**Exercise:** Leaving out all pictures, transcribe the lines below exactly, from the first through the line containing "безналичный, с выставлением счёта, ЭСФ и СНТ.".

**Records to process:**
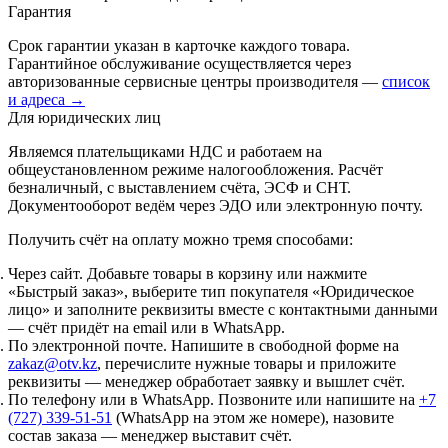
Гарантия
Срок гарантии указан в карточке каждого товара.
Гарантийное обслуживание осуществляется через
авторизованные сервисные центры производителя —
список
и адреса →
Для юридических лиц
Являемся плательщиками НДС и работаем на
общеустановленном режиме налогообложения. Расчёт
безналичный, с выставлением счёта, ЭСФ и СНТ.
Документооборот ведём через ЭДО или электронную почту.
Получить счёт на оплату можно тремя способами:
Через сайт.
Добавьте товары в корзину или нажмите
«Быстрый заказ», выберите тип покупателя «Юридическое
лицо» и заполните реквизиты вместе с контактными данными
— счёт придёт на email или в WhatsApp.
По электронной почте.
Напишите в свободной форме на
zakaz@otv.kz
, перечислите нужные товары и приложите
реквизиты — менеджер обработает заявку и вышлет счёт.
По телефону или в WhatsApp.
Позвоните или напишите на
+7
(727) 339-51-51
(WhatsApp на этом же номере), назовите
состав заказа — менеджер выставит счёт.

**Output:**
Гарантия
Срок гарантии указан в карточке каждого товара.
Гарантийное обслуживание осуществляется через
авторизованные сервисные центры производителя —
список
и адреса →
Для юридических лиц
Являемся плательщиками НДС и работаем на
общеустановленном режиме налогообложения. Расчёт
безналичный, с выставлением счёта, ЭСФ и СНТ.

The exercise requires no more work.